Из черных дыр рукавов показались морщинистые руки; они были похожи на два пучка вырванных из земли сорняков, лежащих на залитом солнечным светом деревянном столе.
— Я не собираюсь писать статью, отец. Я не репортер. Я пришел сюда по велению моей совести, по своему собственному желанию.
— И что же вам нужно?
— Я хотел увидеть вас, отец, и поговорить с вами.
— Ну что же, вы меня увидели, и мы поговорили. Что еще я могу сделать для вас?
— Я думал обо всех тех годах, что эта женщина провела в клетке, отец.
— Что же я могу сказать вам такого, чего вы сами не знаете?
— Всего лишь одну вещь, отец, одну-единственную вещь.
— Спрашивайте, и покончим с этим!
Я пил вино и смотрел, как дробятся лучи солнца на выпуклом донышке стакана.
— Вы прожили в этой деревне больше тридцати лет, отец, включая последние пять лет, которые женщина провела в заточении. Вы же знаете: несмотря на то что крестьяне все отрицали, было доказано — деревенские мужики постоянно посещали амбар и там насиловали сумасшедшую и измывались над ней. Кто бы поверил в эту жалкую ложь: зашел, чтобы найти инструмент, починить механизм и тому подобное? А владелец сарая — он что, деньги заработал, торгуя капустой? Даже некоторые из женщин в приходе знали, что несчастная дважды была беременна и что в обоих случаях знахарки ходили к ней и вытравливали плод. Такие вещи недолго остаются в тайне, отец.
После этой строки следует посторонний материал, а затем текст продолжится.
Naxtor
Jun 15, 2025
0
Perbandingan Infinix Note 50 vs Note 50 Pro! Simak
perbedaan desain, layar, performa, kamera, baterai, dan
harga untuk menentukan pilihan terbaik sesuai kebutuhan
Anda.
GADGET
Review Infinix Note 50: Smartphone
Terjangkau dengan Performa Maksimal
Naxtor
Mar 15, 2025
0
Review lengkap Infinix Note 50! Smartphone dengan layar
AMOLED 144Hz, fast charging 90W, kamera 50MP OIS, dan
— Зачем вы мне все это рассказываете? Я читал об этом в газете.
— Я просто рассуждаю вслух, чтобы вам было понятнее. Меня все это очень тревожит, отец. А вас?
— Что меня тревожит, а что — нет, это мое личное дело.
— Если за все эти годы ни один из верующих, посещавших сарай, не признался вам в этом на исповеди, тогда чего стоит ваше духовное наставничество? И чего стоит ваша религия, служителем которой в этой общине являетесь вы?
— У вас нет права, абсолютно никакого права, говорить на эти темы!
Голос священника чуть было не сорвался на проповеднические интонации, но он быстро овладел собой.
— Вы не имеете права говорить со мной об этом, — повторил он.
— Я-то имею право. Я открыл клетку. Я выпустил эту женщину на свободу. Откуда вы знаете, отец, не сам ли Всевышний привел меня к сараю в то воскресное утро? Что мы знаем о Боге? Я имею право задавать вам такие вопросы, отец, потому что не могу поверить, будто вы ничего не знали о женщине в клетке и о том, что с ней делали. Вы тридцать лет были для здешних жителей любимым священником, они говорили о вас с почтением и обожанием, говорили об исповеди, о Святом причастии, об отпущении грехов и крестном ходе, о литургии и праздниках святых, которые так нравятся всем!